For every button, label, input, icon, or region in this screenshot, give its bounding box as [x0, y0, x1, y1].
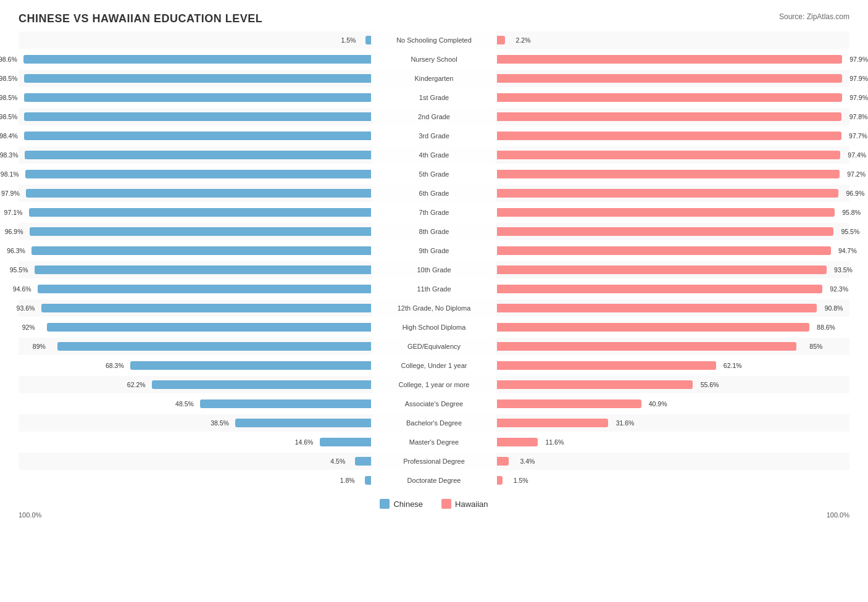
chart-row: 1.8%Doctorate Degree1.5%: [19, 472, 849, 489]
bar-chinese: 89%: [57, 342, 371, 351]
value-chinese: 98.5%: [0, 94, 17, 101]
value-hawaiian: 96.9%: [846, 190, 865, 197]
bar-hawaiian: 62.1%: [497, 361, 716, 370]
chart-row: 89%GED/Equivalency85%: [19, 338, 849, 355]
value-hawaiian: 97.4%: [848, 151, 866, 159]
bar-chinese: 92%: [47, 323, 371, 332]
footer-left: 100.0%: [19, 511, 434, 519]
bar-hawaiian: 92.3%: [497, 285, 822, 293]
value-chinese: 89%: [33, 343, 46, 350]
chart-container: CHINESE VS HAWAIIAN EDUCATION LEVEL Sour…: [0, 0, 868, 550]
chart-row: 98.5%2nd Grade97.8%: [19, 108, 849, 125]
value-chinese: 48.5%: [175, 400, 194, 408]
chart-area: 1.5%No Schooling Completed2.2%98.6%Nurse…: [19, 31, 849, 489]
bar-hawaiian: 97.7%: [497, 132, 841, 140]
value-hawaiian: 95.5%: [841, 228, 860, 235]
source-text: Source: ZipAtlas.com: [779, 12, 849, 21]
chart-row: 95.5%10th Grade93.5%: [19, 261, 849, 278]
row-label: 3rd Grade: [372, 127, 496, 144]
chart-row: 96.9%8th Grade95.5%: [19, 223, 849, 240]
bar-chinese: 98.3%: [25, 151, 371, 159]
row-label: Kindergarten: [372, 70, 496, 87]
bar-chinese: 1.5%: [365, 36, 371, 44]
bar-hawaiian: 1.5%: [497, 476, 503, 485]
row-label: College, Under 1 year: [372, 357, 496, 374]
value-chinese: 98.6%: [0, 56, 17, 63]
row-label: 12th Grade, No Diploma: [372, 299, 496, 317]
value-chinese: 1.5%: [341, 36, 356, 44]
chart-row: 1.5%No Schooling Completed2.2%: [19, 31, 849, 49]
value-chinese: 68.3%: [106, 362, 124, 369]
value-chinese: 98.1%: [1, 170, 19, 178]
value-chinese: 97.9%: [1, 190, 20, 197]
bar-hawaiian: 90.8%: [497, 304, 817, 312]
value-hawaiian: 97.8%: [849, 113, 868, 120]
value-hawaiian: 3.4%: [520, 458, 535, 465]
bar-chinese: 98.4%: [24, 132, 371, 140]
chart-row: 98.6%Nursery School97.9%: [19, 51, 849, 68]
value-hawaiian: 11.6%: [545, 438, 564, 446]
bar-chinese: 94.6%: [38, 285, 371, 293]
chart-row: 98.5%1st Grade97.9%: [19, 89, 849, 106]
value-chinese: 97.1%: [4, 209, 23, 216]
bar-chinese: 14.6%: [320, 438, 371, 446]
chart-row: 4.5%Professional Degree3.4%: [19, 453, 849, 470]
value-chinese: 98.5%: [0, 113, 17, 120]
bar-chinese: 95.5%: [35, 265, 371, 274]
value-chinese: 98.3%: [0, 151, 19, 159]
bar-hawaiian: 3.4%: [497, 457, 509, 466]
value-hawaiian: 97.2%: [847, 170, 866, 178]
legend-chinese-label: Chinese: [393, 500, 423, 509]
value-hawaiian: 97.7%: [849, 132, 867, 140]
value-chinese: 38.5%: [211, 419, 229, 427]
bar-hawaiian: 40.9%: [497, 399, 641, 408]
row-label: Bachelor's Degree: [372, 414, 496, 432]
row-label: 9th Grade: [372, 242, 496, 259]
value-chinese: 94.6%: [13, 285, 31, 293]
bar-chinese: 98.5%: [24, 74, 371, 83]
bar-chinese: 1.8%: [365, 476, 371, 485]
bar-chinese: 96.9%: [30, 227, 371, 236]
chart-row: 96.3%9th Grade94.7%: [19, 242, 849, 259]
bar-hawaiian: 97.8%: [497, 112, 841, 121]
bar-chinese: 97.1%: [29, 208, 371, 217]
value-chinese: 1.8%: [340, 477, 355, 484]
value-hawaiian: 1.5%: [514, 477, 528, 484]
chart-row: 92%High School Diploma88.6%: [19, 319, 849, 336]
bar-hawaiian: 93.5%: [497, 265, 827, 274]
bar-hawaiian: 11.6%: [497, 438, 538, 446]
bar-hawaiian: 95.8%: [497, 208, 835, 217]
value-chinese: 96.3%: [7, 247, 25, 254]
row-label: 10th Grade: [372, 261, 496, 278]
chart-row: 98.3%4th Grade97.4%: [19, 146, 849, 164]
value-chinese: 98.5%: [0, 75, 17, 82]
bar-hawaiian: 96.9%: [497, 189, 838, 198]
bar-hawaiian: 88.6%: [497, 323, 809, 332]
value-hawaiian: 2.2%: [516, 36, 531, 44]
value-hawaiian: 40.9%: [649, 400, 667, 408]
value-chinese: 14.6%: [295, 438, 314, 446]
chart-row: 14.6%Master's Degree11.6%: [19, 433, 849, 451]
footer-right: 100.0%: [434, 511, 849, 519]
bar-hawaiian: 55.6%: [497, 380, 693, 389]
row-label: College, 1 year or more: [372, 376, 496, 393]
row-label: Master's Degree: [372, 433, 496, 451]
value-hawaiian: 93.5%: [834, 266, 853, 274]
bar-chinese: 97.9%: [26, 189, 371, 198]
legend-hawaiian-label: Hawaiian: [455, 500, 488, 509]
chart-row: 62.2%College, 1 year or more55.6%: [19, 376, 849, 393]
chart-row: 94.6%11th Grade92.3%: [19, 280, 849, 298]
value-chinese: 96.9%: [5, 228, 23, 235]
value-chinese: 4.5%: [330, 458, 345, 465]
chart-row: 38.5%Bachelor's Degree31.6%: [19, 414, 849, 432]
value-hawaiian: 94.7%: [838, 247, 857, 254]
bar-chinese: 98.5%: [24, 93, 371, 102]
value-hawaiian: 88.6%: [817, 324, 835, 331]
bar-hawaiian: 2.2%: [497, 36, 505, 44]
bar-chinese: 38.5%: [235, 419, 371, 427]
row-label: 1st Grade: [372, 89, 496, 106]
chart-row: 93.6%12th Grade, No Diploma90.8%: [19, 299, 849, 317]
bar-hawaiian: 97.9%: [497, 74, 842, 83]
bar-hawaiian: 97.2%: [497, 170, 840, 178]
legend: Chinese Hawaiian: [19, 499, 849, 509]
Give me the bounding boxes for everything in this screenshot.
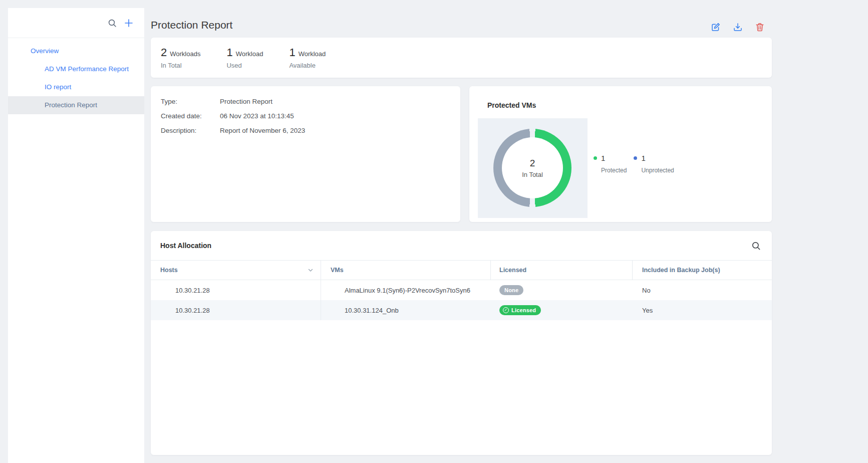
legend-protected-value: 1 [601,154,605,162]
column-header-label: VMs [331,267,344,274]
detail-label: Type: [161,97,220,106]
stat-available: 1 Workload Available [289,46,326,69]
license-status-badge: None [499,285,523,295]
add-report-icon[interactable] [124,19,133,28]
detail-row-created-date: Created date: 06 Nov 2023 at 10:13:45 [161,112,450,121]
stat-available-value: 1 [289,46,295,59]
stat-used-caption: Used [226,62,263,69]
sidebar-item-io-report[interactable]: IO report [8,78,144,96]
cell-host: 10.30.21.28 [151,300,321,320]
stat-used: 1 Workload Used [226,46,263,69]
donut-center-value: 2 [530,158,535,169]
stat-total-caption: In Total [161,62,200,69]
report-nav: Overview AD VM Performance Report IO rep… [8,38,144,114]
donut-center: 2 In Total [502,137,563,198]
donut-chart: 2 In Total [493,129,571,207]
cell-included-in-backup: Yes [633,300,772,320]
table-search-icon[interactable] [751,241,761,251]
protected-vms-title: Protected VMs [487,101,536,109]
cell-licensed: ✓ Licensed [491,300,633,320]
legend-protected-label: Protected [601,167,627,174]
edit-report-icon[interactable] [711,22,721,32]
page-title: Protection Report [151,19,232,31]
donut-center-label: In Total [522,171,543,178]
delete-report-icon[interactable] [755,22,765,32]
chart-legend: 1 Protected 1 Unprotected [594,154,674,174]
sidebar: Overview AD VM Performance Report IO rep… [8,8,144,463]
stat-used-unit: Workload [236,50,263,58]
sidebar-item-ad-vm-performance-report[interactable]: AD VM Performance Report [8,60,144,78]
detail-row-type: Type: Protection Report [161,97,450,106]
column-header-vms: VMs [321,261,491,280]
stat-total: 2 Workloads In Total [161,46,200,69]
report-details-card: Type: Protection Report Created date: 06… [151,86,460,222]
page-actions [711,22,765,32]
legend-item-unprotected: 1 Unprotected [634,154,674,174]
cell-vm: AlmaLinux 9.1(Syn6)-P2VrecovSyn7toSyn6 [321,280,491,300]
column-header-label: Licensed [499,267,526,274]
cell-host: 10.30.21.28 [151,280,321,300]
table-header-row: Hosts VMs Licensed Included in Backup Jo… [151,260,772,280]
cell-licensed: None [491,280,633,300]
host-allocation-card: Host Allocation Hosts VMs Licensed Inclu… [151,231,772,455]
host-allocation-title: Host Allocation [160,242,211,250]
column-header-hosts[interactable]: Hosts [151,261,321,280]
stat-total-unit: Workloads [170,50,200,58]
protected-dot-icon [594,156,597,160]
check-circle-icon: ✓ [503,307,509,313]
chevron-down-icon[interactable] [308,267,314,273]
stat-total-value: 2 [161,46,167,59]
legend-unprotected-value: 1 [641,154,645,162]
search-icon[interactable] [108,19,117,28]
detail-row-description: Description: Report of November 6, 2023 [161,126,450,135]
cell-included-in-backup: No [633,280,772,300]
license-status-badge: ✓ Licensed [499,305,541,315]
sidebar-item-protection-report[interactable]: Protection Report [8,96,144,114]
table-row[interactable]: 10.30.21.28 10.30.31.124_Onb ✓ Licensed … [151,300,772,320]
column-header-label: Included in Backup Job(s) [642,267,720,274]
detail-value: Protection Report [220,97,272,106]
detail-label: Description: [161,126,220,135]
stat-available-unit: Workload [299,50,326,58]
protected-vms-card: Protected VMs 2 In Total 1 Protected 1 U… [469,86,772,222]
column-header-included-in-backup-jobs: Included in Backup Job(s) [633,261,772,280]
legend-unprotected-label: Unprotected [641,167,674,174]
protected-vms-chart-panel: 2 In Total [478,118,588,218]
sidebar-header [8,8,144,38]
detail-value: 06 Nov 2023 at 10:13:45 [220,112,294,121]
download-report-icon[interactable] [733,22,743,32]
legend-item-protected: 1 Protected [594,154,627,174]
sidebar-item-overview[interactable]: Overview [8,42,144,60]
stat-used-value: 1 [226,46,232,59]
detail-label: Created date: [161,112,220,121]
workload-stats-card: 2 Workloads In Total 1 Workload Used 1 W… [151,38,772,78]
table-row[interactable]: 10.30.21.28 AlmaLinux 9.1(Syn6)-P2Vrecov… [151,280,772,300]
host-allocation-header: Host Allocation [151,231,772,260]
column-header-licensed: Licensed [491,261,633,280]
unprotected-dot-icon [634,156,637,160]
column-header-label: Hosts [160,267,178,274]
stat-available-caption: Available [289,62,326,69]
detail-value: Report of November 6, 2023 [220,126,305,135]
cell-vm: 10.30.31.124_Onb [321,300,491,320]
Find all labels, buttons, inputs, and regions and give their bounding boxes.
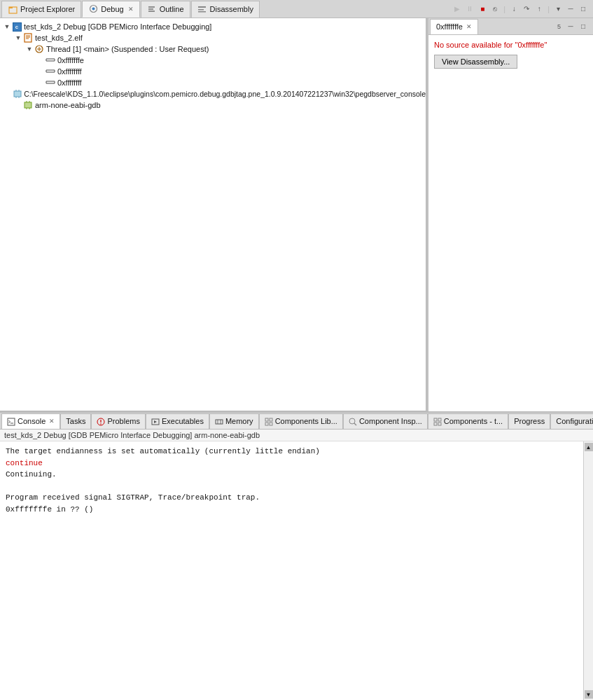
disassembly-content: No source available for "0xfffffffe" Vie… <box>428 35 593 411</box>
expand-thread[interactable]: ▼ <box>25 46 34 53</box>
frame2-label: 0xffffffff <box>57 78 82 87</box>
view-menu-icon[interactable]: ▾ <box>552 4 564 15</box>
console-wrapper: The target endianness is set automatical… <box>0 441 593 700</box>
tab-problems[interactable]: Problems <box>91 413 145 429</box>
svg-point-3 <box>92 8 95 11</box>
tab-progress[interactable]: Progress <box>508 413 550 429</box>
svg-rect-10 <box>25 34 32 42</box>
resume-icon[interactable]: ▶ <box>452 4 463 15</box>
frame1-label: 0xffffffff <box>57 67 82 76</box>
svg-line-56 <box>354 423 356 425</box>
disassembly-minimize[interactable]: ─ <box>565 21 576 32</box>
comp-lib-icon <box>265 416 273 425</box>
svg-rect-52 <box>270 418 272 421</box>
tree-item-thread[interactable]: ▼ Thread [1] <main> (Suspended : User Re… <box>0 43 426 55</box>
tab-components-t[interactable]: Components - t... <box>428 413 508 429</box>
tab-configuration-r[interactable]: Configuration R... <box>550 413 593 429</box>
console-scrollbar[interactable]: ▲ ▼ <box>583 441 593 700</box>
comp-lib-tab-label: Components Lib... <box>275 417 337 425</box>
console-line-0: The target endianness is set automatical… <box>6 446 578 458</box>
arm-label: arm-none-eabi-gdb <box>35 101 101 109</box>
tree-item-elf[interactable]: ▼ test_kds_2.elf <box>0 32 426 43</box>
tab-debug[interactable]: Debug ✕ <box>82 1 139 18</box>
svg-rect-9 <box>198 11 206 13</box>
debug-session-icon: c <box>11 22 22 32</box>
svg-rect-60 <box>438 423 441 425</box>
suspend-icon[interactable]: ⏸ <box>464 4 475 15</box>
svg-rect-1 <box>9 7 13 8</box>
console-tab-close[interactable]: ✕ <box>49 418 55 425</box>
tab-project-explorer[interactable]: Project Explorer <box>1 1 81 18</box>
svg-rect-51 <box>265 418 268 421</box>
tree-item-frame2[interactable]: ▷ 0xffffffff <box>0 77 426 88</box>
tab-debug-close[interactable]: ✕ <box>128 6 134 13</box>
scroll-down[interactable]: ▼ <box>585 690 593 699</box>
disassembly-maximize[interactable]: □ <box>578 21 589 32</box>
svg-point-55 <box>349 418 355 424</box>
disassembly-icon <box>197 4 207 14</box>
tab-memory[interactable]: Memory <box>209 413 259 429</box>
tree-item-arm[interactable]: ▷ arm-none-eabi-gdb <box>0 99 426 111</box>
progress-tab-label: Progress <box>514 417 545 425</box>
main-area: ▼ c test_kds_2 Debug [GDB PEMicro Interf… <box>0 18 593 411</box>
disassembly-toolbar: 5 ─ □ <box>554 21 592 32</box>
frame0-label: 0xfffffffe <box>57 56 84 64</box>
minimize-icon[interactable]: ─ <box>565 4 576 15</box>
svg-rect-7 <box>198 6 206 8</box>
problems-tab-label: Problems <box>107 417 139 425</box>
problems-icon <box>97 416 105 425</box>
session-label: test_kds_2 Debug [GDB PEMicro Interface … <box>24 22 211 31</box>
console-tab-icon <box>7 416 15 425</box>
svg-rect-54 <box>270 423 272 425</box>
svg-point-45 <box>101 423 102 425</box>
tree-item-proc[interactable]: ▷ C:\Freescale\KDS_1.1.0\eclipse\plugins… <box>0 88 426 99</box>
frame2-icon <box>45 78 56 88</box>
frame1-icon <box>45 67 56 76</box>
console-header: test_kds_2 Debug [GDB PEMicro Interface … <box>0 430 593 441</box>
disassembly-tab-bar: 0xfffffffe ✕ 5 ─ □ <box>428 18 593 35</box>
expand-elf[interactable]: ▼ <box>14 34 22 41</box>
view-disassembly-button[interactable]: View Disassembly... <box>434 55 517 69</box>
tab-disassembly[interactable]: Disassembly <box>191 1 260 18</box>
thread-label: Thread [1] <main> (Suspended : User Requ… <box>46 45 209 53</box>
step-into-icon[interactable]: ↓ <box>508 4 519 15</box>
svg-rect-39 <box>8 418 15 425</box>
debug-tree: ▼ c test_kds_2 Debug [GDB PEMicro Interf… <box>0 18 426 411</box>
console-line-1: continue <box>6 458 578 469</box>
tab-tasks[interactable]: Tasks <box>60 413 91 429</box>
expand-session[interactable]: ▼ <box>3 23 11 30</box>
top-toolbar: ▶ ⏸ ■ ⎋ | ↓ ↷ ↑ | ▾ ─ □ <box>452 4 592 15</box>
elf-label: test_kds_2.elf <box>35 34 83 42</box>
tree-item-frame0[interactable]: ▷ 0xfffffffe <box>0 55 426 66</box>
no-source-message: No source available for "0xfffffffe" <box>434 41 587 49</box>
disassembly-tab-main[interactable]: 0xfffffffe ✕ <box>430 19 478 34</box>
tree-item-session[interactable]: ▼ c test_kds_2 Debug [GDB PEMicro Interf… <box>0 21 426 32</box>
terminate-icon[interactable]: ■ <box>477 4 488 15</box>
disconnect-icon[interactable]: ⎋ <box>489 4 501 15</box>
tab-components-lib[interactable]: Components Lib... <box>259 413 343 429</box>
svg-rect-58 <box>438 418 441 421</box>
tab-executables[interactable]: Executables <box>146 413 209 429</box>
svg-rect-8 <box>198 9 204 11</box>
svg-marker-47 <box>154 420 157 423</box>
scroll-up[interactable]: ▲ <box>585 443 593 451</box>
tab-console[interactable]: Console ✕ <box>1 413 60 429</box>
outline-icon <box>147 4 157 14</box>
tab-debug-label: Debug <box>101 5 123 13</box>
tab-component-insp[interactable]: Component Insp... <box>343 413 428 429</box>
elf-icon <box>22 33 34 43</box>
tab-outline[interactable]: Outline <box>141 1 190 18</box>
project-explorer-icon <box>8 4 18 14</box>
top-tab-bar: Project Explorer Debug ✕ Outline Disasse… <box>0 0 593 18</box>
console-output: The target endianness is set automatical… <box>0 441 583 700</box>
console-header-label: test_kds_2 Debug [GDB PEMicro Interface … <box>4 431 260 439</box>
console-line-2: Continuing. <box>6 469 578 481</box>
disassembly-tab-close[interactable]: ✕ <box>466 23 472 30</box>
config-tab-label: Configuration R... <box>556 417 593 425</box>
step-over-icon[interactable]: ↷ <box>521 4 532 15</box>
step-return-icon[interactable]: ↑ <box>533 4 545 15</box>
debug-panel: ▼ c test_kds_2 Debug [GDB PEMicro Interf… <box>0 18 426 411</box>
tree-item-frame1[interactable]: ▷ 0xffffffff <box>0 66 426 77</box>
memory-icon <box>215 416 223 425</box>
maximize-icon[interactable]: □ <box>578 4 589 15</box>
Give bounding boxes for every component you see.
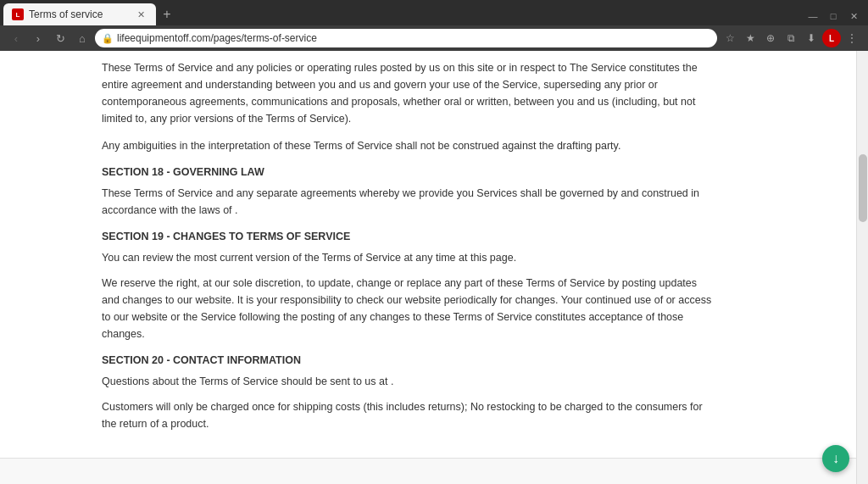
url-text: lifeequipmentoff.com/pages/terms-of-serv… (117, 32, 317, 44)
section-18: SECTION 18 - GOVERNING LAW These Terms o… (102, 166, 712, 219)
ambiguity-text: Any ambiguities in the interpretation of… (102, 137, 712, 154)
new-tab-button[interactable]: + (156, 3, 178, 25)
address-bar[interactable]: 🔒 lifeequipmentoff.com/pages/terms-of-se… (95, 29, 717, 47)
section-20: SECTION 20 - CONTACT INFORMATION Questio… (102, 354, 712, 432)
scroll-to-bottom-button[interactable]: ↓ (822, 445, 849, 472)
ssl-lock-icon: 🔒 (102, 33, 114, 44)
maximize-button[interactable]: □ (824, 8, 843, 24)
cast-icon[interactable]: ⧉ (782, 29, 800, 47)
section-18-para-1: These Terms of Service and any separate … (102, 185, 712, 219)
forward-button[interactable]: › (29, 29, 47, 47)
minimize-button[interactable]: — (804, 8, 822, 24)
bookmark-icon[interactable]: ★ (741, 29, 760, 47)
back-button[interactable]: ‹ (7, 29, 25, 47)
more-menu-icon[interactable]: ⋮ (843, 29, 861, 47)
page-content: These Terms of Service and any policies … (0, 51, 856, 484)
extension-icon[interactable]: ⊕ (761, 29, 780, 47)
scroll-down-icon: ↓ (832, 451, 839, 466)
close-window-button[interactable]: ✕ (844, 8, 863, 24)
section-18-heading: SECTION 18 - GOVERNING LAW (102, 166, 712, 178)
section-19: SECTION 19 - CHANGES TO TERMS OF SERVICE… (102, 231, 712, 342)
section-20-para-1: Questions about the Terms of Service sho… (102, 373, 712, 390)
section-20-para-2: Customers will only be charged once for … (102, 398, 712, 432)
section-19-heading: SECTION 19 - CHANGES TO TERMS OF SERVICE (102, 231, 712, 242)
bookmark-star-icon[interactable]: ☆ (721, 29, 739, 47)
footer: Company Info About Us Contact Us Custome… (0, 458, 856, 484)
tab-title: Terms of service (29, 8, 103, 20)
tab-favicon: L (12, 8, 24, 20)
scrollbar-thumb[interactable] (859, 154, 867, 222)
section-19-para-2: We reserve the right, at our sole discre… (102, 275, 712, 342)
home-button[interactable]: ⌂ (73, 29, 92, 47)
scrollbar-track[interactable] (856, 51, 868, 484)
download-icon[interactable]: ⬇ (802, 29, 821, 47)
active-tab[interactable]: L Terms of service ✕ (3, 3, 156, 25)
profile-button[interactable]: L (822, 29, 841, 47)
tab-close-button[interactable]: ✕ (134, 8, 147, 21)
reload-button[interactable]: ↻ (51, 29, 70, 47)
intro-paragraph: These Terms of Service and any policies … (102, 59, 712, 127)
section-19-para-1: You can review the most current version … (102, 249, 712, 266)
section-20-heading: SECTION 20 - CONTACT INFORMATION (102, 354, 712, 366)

################

Pull out the lines above in which the word "column" appears.

column-header-label: VMs [331,267,344,274]
column-header-vms: VMs [321,261,491,280]
column-header-label: Licensed [499,267,526,274]
column-header-hosts[interactable]: Hosts [151,261,321,280]
column-header-label: Included in Backup Job(s) [642,267,720,274]
column-header-included-in-backup-jobs: Included in Backup Job(s) [633,261,772,280]
column-header-licensed: Licensed [491,261,633,280]
column-header-label: Hosts [160,267,178,274]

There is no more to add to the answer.